The mayoral campaign of Leo Alexander seems to be a little unsure what its candidate has and hasn’t said.

In this week’s Loose Lips column, Washington City Paper reporter Mike DeBonis somewhat jokingly proposed six prominent District residents — among them WAMU’s Kojo Nnamdi, the Post’s Colbert King and U.S. District Judge Emmet G. Sullivan — as possible candidates to take on Mayor Adrian Fenty. DeBonis prefaced the list by pointing out that two current candidates for the city’s top job — Sulaimon Brown and Leo Alexander — face an uphill battle in unseating Fenty. On Alexander, DeBonis wrote, “The anti-illegal-immigrant rhetoric of Leo Alexander, the strongest candidate yet to declare, leaves a bad taste in LL’s mouth.”

In an email sent Thursday night to a quite large list of the District’s political and media establishment — including nearly every ANC, newsroom and political reporter in the city — Alexander’s director of communications, Debra A. Daniels, took DeBonis to task for the claim. “Michael DeBonis I really hate to say this but you have forced my pen. You are a second-rate reporter for having stated the attribution of ‘anti-illegal-immigrant rhetoric’ to DC 2010 Mayoral Candidate Leo Alexander when you in fact have not even interviewed Leo Alexander. So tell me and other DC resident Washington City Paper readers where the ‘anti-illegal-immigrant rhetoric’ garbage statement you have so loosely and unethically slung comes from. Is it ignorant hear-say perhaps? I say yes it is and you as a reporter ought to be ashamed of yourself for printing untrue, unsubstantiated garbage. One would think that the Washington City Paper could do better than this, but apparently not,” she wrote.

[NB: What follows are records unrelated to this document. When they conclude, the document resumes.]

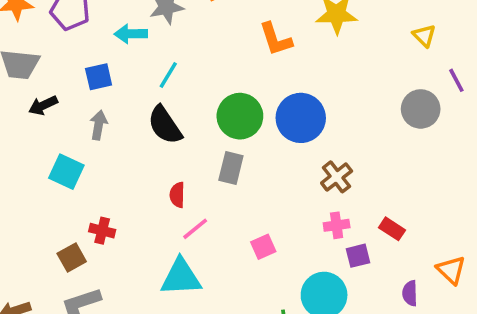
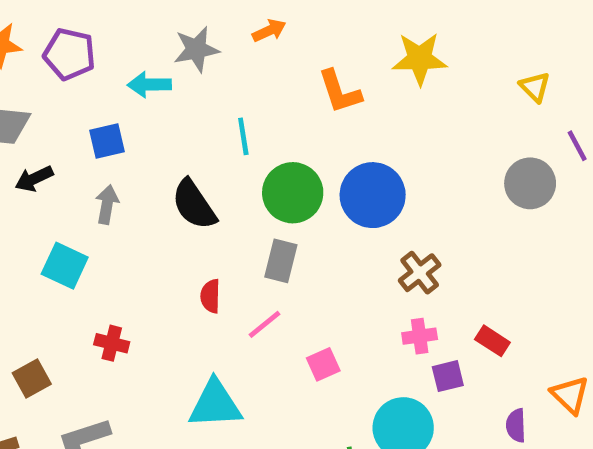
cyan line: (168, 75) -> (243, 136), moved, turned -40
pink line: (195, 229) -> (264, 324), moved
brown square: (72, 257) -> (32, 378), moved

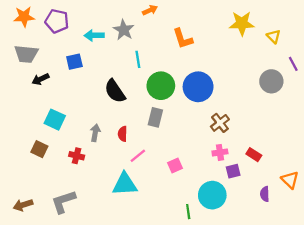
gray star: (196, 49) -> (124, 30), moved, turned -30
yellow star: (420, 59) -> (242, 23), moved
gray arrow: (107, 204) -> (95, 133), moved
pink line: (264, 324) -> (138, 156), moved
brown square: (32, 378) -> (39, 149), moved, turned -35

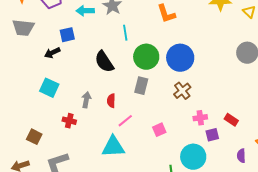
black arrow: (40, 79) -> (52, 53), moved
brown cross: (220, 123) -> (182, 91), moved
brown square: (39, 149) -> (34, 137), moved

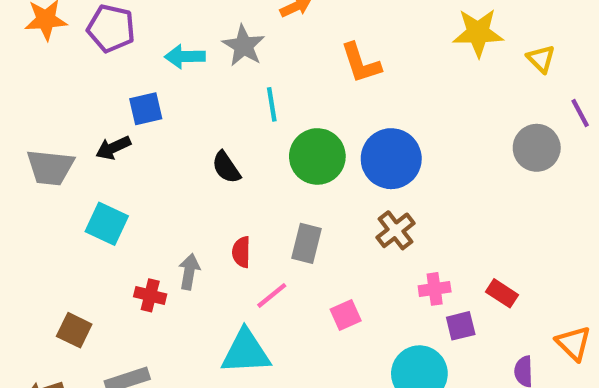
gray trapezoid: (23, 28) -> (50, 167), moved
black semicircle: (104, 62) -> (226, 167), size x0.7
gray rectangle: (141, 86) -> (306, 243), moved
gray arrow: (86, 100) -> (189, 272), moved

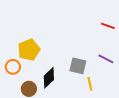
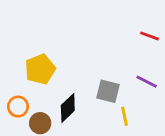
orange circle: (13, 67) -> (18, 107), moved

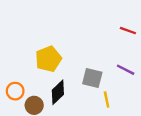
yellow pentagon: (40, 69) -> (48, 59), moved

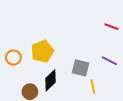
orange circle: (15, 91) -> (13, 58), moved

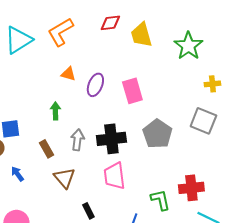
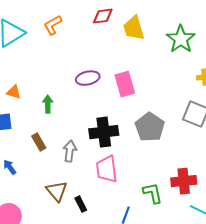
orange L-shape: (60, 32) -> (53, 25), size x0.7
orange triangle: (68, 74) -> (14, 92), moved
purple ellipse: (95, 85) -> (88, 78), turned 55
gray arrow: (77, 140) -> (70, 151), moved
brown triangle: (64, 178) -> (57, 191), moved

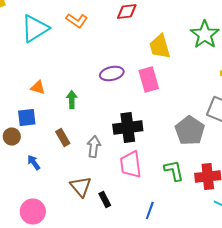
orange L-shape: (53, 25) -> (77, 20), turned -115
yellow trapezoid: (134, 28) -> (160, 46), moved
gray pentagon: (150, 127) -> (190, 130), moved
green L-shape: (153, 193) -> (174, 170), moved

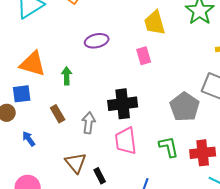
purple ellipse: (112, 74) -> (97, 41), moved
pink rectangle: (149, 80) -> (144, 56), size x0.7
orange triangle: (38, 88) -> (33, 64), size x1.8

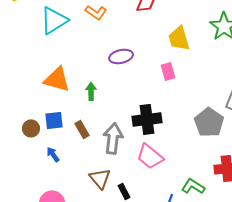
blue square: (22, 94) -> (54, 120), moved
gray arrow: (89, 123) -> (113, 138), size x1.4
pink trapezoid: (126, 141) -> (150, 156), turned -44
green L-shape: (169, 147) -> (193, 186), moved, turned -45

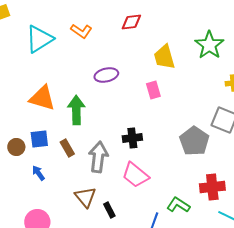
green arrow: (91, 91) -> (76, 110), size x1.6
black cross: (147, 119) -> (132, 138), size x0.7

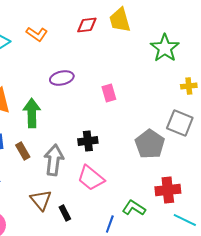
yellow trapezoid: (164, 57) -> (120, 20), moved

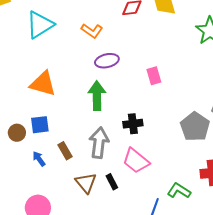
orange L-shape: (37, 34) -> (92, 31), moved
green arrow: (32, 113) -> (97, 96), moved
brown rectangle: (23, 151) -> (65, 151), moved
black rectangle: (65, 213) -> (112, 182), moved

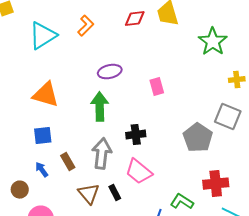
orange L-shape: (92, 31) -> (86, 26), moved, turned -80
brown circle: (17, 133) -> (20, 190), moved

Without even getting into the style of the response, the question remains — was DeBonis unfairly attacking Alexander for using “anti-illegal-immigrant rhetoric”? Sure doesn’t seem like it. When Alexander announced his candidacy in September, DeBonis himself stopped by the party to ask the first challenger to Fenty a few questions. Immigration came up. “A generation ago, Washingtonians worked in the hotel industry, parked cars in restaurants—they’re still here, but they’ve been replaced by illegal working poor who will do the job for less money and won’t complain because they’re illegal. We’ve got to do something about that,” said Alexander.